I think it ended up being a little bit of both. I do not believe there was an explicit copyright issue that would have been violated, but rather the person in question who had invented the notation was being cantankerous enough to potentially cause problems down the line if implemented.

 

[robject]

I think it ended up being a little bit of both. I do not believe there was an explicit copyright issue that would have been violated, but rather the person in question who had invented the notation was being cantankerous enough to potentially cause problems down the line if implemented.

Ah yes, I remember that. Well it doesn't matter -- there are many notational styles that would help, even if some are less all-encompassing than others.

I think that the most common trope should be the least annotated, if you get my drift.

Like in Spanish, the accent is on the penultimate syllable. Since most words follow the rule, you don't have to annotate that. When it isn't, then you add an accent.

So set down a most-common grammar and then introduce "accents" for the exceptions.

 

[whulorigan]

Ah yes, I remember that. Well it doesn't matter -- there are many notational styles that would help, even if some are less all-encompassing than others.

I had thought that a simple jot of some kind would be helpful to split near stars from companions and secondary system stars. For example:

A1 V M5 V A2 V M2 V M1 V M1 V

If you use "a comma after companions" and "plus stars for distance", then you could have:

A1 V M5 V, +A2 V, M2 V M1 V M1 V

Thus "A1 V M5 V" would be a primary and its close companion.
Then "+A2 V" marks a far system star -- 1D x 1000 AU away in Book 6 terms.
And "A2 V," means it has no close companions -- the remaining stars are "Near" to it, in their own orbits.

That could work.

IIRC, the system that was being considered was using [brackets], (parentheses), and {braces} for [Close], Near, (Far) and {Extreme} Companions, with an asterisk (*) on the primary (or primary group) of the main world. (A Near Companion had no punctuation notations).

So your example above could have been:

[A1 V M5 V]*, M2 V, M1 V, M1 V, (A2 V)

If the two M1 V stars were themselves a close orbiting pair, then:
[A1 V M5 V]*, M2 V, [M1 V M1 V], (A2 V)

If the M1 V pair were orbiting the Far Companion:
[A1 V M5 V]*, M2 V, (A2 V [M1 V M1 V])

 

[robject]

My house rules follow.
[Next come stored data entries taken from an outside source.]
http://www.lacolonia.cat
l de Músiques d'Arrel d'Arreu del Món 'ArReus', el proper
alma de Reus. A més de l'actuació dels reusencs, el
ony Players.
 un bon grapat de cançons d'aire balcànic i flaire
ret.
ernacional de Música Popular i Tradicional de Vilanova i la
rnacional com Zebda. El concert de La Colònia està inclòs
You have been warned.

Castor (Solo 2339) has "A1 V M5 V A2 V M2 V M1 V M1 V" for its stars. Based on the Wiki, it appears that the M5 V orbits the A1 V (probably as a companion star), and that the A2 V orbits the A1 V at a close (or perhaps near) radius with the M2 V orbiting the A2 V (again, probably as a companion star). Finally, the M1 V/M1 V pair form a distant pair that orbits the first four stars. Is that the only way to read this? Is it possible to determine this based on the listing? Another example is Lima (Dark 2511) which has "M0 V M8 V M6 V M3 V." How would this be parsed?

The first star is the mainworld star. That's established.
Break the stars up into Systems. If there are more than four stars, split the remainder off and resolve as a Far System.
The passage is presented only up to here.